Tiger Shark (film) should not be confused with Tigershark (film).
Tiger Shark | |
Director: | Howard Hawks |
Producer: | Bryan Foy |
Story: | Houston Branch |
Budget: | $375,000[1] |
Gross: | $879,000 |
Screenplay: | Wells Root |
Starring: | |
Music: | Bernhard Kaun |
Cinematography: | Tony Gaudio |
Editing: | Thomas Pratt |
Distributor: | First National Pictures |
Runtime: | 77 minutes |
Language: | English |
Country: | United States |
Tiger Shark is a 1932 American pre-Code melodrama romantic film directed by Howard Hawks and starring Edward G. Robinson, Richard Arlen and Zita Johann.[2]
The wife of one-handed tuna fisherman Mike Mascarenhas falls for the man whose life Mike had saved while at sea.
The film was made in the same year as Scarface, which is considered to be the Howard Hawks' best film of the early sound era.

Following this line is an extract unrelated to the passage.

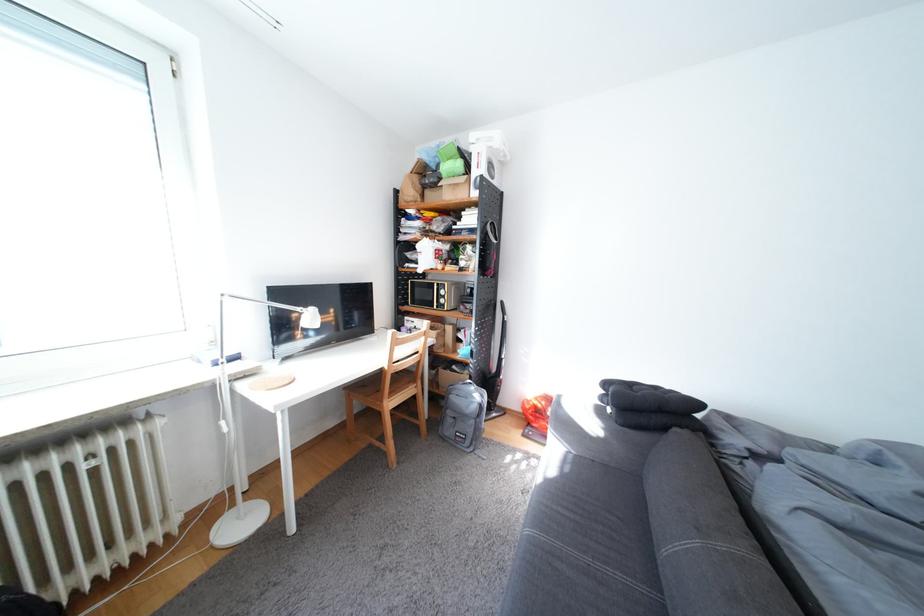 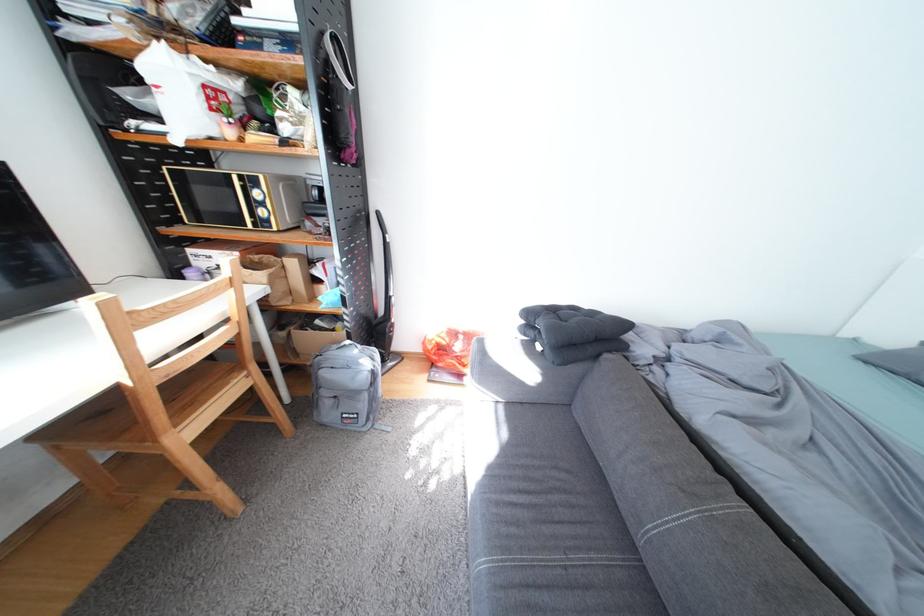 The point at (494, 397) is marked in the first image. Where is the corresponding point in the second image?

The general storyline was repeated several times in later films such as Manpower (1941) with Marlene Dietrich and George Raft, in which Robinson plays the same role but as a powerline worker.
John Lee Mahin worked on the script for the film uncredited.[3]
The film's leading lady Zita Johann may be best remembered for her role in Karl Freund's The Mummy, also released in that same year, 1932.
According to Warner Bros. records, the film earned $436,000 domestically and $443,000 foreign.[1]